— The task —
Repeat, please, exactly the lines from the one that has "b2313853@gmail.com." through the end of the records below, with pictures dropped.
** Opening Extracted information block **
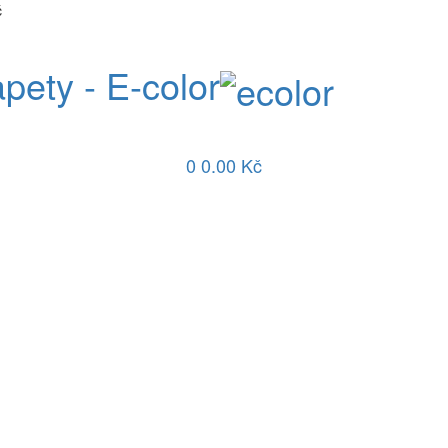
č
apety - E-color
0
0.00 Kč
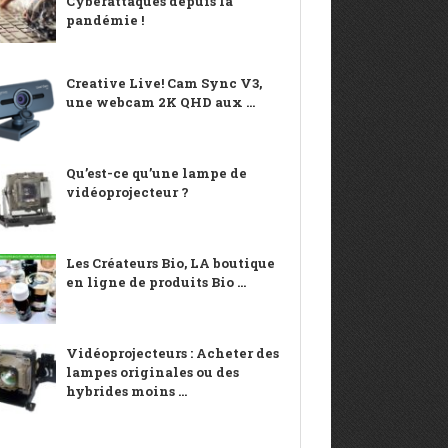
Cyberattaques depuis la
pandémie !
Creative Live! Cam Sync V3,
une webcam 2K QHD aux ...
Qu’est-ce qu’une lampe de
vidéoprojecteur ?
Les Créateurs Bio, LA boutique
en ligne de produits Bio ...
Vidéoprojecteurs : Acheter des
lampes originales ou des
hybrides moins ...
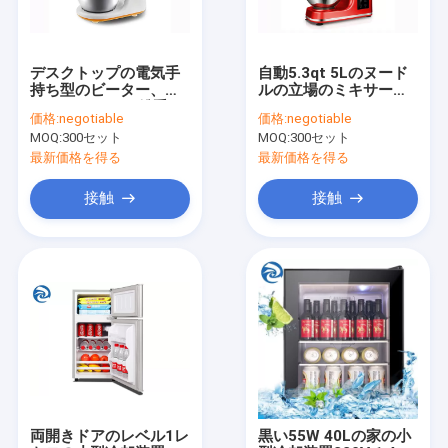
デスクトップの電気手
自動5.3qt 5Lのヌード
持ち型のビーター、
ルの立場のミキサー
300W 3Lのこね粉手の
1000W 1200W
価格:
negotiable
価格:
negotiable
ミキサー3.2qt
MOQ:
300セット
MOQ:
300セット
最新価格を得る
最新価格を得る
接触
接触
ホーム
製品
企業情報
両開きドアのレベル1レ
黒い55W 40Lの家の小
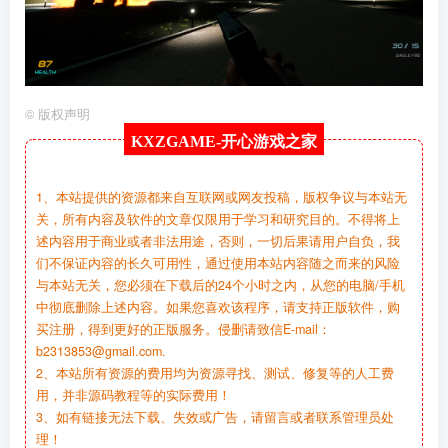
©
版权声明
KXZGAME-
开心游戏之家
1、本站提供的资源都来自互联网或网友投稿，版权争议与本站无
关，所有内容及软件的文章仅限用于学习和研究目的。不得将上
述内容用于商业或者非法用途，否则，一切后果请用户自负，我
们不保证内容的长久可用性，通过使用本站内容随之而来的风险
与本站无关，您必须在下载后的24个小时之内，从您的电脑/手机
中彻底删除上述内容。如果您喜欢该程序，请支持正版软件，购
买注册，得到更好的正版服务。侵删请致信E-mail：
b2313853@gmail.com.
2、本站所有资源的费用均为资源寻找、测试、修复等的人工费
用，并非源码教程等的实际费用！
3、如有链接无法下载、失效或广告，请留言或者联系管理员处
理！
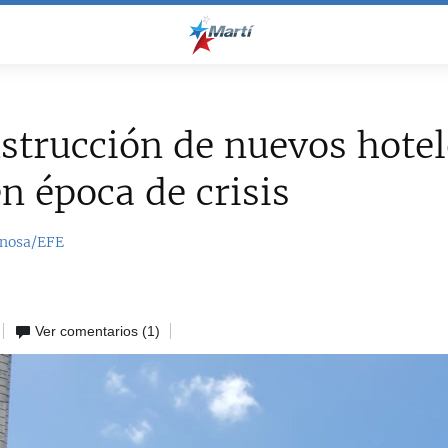
strucción de nuevos hotel
n época de crisis
inosa/EFE
Ver comentarios
(1)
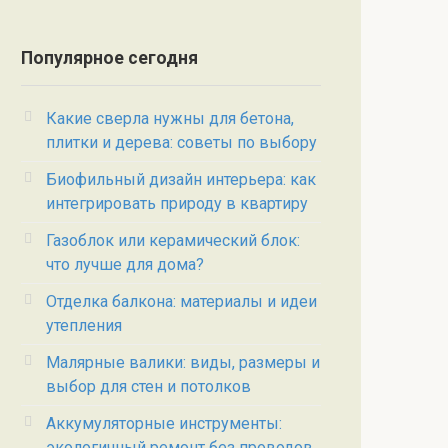
Популярное сегодня
Какие сверла нужны для бетона,
плитки и дерева: советы по выбору
Биофильный дизайн интерьера: как
интегрировать природу в квартиру
Газоблок или керамический блок:
что лучше для дома?
Отделка балкона: материалы и идеи
утепления
Малярные валики: виды, размеры и
выбор для стен и потолков
Аккумуляторные инструменты:
экологичный ремонт без проводов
** Closing Extracted information block **
— Response box —
b2313853@gmail.com.
2、本站所有资源的费用均为资源寻找、测试、修复等的人工费
用，并非源码教程等的实际费用！
3、如有链接无法下载、失效或广告，请留言或者联系管理员处
理！
strucción de nuevos hotel
n época de crisis
inosa/EFE
Ver comentarios
(1)
Популярное сегодня
Какие сверла нужны для бетона,
плитки и дерева: советы по выбору
Биофильный дизайн интерьера: как
интегрировать природу в квартиру
Газоблок или керамический блок:
что лучше для дома?
Отделка балкона: материалы и идеи
утепления
Малярные валики: виды, размеры и
выбор для стен и потолков
Аккумуляторные инструменты:
экологичный ремонт без проводов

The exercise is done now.